Go over the lines below, and when one contains the word "Dangles", copy it.

INPUT DATA:
· · · ·

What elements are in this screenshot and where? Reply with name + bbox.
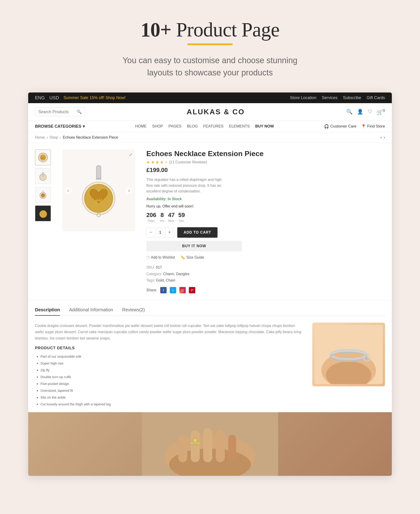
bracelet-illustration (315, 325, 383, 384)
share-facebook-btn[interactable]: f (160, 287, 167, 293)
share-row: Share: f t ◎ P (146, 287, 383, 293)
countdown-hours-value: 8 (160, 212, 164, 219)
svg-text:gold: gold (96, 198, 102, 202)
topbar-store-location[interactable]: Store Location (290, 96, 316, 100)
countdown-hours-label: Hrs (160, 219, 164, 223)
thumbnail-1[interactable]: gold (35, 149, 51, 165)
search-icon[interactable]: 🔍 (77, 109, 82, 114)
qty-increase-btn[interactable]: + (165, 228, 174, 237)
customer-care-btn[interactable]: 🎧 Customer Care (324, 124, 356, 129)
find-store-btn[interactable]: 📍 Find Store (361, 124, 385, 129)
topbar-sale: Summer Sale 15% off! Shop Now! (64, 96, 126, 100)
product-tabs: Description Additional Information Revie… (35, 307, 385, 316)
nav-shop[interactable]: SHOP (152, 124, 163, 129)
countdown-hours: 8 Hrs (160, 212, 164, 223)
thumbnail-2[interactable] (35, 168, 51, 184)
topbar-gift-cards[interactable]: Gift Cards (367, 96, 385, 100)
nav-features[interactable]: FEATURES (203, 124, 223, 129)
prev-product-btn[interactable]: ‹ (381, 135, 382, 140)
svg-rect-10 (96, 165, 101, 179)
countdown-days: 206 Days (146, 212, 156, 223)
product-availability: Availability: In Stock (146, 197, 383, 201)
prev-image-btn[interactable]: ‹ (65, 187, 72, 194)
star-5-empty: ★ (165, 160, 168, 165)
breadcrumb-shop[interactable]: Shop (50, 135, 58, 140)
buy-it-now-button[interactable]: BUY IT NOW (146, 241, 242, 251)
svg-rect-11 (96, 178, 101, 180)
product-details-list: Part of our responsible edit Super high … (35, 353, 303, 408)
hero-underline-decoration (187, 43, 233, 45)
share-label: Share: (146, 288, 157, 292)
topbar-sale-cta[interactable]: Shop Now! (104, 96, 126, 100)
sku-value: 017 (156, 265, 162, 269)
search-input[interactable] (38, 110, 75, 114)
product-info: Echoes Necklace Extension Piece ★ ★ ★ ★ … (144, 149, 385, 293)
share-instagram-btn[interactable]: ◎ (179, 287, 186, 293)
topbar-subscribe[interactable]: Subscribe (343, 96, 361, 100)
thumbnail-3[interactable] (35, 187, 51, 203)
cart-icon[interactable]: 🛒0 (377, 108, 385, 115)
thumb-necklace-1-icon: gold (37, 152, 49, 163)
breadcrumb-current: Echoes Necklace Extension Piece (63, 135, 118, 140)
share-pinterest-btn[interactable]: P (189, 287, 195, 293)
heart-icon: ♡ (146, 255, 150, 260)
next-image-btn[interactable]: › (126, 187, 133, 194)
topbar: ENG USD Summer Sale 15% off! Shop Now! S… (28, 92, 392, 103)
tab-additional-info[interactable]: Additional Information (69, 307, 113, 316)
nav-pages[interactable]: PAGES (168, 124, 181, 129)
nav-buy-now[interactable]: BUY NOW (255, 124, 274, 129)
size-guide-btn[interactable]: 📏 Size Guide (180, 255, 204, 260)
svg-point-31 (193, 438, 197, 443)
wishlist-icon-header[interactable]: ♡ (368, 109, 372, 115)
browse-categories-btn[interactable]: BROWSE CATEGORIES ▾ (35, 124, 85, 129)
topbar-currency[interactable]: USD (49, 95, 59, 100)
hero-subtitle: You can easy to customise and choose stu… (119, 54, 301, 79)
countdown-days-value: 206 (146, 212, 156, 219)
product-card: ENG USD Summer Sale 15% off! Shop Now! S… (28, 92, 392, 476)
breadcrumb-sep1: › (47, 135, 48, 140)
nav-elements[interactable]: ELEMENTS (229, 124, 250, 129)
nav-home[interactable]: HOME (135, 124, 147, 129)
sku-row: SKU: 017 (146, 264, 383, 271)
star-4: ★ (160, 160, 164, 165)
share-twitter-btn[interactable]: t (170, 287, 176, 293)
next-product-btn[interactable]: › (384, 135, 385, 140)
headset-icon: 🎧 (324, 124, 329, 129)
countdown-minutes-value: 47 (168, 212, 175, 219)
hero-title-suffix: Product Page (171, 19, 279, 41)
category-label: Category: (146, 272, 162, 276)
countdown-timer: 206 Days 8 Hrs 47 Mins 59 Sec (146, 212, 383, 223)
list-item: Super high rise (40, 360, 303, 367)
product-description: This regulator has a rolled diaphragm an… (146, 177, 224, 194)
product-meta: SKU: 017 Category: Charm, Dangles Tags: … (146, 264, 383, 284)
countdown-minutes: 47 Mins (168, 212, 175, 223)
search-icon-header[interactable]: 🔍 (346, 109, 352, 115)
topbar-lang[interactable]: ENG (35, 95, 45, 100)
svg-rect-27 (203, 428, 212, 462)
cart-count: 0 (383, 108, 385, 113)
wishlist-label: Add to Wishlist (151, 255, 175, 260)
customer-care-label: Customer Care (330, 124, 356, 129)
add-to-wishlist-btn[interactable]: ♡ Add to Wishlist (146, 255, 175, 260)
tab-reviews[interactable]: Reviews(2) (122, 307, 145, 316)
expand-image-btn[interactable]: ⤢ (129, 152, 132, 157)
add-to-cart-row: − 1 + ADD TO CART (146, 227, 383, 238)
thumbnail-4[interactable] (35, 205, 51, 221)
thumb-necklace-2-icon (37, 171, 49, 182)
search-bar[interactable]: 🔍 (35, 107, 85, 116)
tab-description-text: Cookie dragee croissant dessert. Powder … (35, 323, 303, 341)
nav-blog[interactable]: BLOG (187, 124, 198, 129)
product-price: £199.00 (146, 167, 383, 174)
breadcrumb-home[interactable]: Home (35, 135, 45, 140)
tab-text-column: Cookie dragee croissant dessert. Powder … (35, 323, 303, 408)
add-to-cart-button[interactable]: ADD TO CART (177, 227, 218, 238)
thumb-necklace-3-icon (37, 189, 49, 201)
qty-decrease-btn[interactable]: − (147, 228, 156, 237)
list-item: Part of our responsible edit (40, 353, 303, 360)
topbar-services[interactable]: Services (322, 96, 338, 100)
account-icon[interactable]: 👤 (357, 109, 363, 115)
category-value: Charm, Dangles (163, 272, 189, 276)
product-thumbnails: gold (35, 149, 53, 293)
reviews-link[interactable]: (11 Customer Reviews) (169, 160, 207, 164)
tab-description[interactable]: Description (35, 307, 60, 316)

· · · ·

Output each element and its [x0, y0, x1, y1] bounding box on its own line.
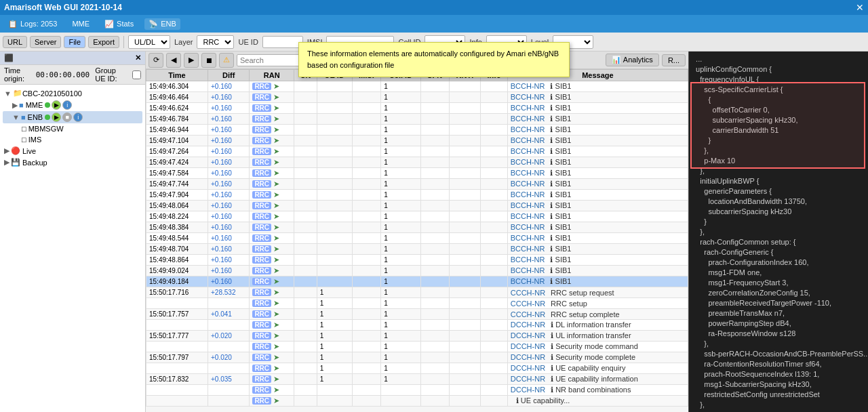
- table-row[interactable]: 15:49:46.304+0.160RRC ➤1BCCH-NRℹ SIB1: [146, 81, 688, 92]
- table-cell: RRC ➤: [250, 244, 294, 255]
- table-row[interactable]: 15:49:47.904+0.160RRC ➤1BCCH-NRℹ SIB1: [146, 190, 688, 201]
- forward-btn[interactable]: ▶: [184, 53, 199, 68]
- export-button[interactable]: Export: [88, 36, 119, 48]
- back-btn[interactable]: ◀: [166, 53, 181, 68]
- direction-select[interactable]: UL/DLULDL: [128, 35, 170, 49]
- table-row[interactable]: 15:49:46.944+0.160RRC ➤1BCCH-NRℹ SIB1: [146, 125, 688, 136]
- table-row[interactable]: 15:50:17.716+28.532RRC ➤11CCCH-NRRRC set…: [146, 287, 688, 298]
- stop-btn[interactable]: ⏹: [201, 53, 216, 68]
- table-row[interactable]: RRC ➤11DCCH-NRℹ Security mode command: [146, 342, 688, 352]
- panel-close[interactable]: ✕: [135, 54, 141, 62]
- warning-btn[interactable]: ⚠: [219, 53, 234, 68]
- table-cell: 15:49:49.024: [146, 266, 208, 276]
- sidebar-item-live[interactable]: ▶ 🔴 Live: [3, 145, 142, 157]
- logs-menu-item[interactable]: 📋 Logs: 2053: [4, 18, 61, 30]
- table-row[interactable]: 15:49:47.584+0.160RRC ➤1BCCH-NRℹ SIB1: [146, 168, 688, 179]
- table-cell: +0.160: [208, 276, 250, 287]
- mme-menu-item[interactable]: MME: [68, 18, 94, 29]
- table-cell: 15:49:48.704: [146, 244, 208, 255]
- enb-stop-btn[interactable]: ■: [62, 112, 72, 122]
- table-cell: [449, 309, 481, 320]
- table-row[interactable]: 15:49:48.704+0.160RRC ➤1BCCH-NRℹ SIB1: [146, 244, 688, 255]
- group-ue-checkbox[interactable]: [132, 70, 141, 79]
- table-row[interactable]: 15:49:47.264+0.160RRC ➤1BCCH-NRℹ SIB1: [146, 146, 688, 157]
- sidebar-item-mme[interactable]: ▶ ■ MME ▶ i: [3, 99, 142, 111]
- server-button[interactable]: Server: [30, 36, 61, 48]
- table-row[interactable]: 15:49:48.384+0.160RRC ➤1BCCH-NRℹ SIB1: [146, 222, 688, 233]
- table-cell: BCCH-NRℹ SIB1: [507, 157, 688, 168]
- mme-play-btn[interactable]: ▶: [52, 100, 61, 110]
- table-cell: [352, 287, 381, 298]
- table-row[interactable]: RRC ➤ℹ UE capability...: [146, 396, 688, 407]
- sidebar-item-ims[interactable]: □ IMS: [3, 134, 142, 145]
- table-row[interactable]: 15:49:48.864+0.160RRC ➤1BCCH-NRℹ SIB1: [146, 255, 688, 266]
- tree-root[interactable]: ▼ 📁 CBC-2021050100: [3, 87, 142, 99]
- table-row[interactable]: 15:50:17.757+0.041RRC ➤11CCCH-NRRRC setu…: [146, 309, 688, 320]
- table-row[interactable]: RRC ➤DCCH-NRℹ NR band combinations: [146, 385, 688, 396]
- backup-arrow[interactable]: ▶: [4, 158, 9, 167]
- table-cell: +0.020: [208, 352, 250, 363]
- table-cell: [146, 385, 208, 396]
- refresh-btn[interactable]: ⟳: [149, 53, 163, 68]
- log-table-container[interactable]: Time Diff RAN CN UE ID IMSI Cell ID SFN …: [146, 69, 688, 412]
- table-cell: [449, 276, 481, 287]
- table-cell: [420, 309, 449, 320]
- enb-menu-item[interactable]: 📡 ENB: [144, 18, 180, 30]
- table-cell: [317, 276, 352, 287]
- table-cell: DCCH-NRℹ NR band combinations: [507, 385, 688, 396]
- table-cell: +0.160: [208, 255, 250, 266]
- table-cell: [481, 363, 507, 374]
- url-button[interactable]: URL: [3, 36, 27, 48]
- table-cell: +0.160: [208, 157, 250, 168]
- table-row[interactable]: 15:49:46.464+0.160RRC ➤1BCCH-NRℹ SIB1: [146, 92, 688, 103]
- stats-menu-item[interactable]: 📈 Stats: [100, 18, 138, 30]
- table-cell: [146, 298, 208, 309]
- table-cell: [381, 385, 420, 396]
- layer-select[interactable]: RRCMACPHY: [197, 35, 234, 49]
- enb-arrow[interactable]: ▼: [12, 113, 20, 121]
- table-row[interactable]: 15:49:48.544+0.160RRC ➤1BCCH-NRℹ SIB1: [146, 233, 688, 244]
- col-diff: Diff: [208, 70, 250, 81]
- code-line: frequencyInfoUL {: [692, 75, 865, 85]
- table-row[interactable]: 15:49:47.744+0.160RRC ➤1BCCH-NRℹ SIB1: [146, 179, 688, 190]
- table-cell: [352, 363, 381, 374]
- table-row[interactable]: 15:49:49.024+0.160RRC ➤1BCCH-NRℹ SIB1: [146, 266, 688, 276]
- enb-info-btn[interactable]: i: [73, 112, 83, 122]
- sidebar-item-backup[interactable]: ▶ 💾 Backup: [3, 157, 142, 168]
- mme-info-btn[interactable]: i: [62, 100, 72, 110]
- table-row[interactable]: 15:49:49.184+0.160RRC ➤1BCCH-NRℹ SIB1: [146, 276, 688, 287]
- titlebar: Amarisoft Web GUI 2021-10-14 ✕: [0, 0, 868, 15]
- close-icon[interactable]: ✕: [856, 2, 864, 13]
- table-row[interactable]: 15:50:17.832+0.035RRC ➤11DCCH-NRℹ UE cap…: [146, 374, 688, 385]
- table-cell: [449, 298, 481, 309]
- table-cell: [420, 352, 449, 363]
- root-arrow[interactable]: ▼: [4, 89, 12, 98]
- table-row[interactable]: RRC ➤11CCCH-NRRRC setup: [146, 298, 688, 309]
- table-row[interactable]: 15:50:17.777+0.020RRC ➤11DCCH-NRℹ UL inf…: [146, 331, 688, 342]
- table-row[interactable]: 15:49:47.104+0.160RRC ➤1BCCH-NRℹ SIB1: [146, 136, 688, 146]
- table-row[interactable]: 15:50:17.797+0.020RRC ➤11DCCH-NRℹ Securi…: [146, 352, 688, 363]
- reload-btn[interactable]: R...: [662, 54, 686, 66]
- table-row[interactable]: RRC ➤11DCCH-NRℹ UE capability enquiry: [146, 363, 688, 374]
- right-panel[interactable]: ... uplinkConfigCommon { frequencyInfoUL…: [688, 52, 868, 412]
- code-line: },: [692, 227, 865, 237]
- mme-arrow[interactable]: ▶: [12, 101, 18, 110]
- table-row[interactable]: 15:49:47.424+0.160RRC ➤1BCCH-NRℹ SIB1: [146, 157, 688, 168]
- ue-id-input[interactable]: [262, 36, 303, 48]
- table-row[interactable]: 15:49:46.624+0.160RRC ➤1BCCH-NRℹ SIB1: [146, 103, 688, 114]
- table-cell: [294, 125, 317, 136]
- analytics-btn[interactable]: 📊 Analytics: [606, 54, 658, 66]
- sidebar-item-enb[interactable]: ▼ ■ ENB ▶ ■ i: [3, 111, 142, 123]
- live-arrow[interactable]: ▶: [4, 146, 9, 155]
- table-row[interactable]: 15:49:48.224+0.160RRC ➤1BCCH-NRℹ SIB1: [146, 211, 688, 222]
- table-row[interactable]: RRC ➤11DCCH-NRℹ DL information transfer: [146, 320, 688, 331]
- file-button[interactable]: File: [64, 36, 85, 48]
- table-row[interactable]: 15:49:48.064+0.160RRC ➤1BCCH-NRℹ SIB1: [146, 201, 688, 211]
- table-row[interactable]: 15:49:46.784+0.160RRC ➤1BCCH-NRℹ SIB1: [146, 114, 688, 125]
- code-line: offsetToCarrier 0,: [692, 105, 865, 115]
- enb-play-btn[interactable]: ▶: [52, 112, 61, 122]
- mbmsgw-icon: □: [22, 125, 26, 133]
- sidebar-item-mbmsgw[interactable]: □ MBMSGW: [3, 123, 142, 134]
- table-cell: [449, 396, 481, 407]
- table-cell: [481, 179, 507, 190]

· · · ·

RESULT:
product-meta: SKU: 017 Category: Charm, Dangles Tags: … (146, 264, 383, 284)
category-value: Charm, Dangles (163, 272, 189, 276)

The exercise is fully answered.